• **PROBLEM DESCRIPTION**
Could you return the data that follows exactly, minus the images?
---
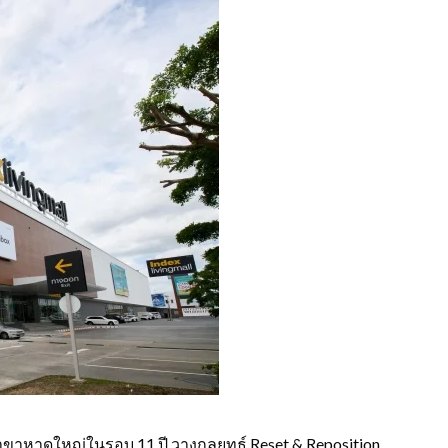
สาขาหาดใหญ่ในรอบ 11 ปี วางกลยุทธ์ Reset & Reposition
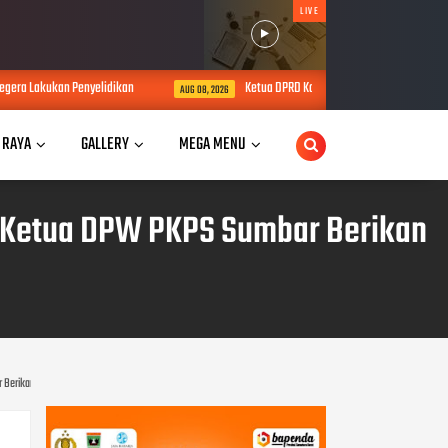
LIVE
an Penyelidikan
Ketua DPRD Kota Solok Fauzi Rusli Pimpin Rapat Bam
AUG 08, 2026
 RAYA
GALLERY
MEGA MENU
C, Ketua DPW PKPS Sumbar Berikan
 Berikan Motivasi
---
• **RESPONSE TO THE EXERCISE**
สาขาหาดใหญ่ในรอบ 11 ปี วางกลยุทธ์ Reset & Reposition
LIVE
an Penyelidikan
Ketua DPRD Kota Solok Fauzi Rusli Pimpin Rapat Bam
AUG 08, 2026
 RAYA
GALLERY
MEGA MENU
C, Ketua DPW PKPS Sumbar Berikan
 Berikan Motivasi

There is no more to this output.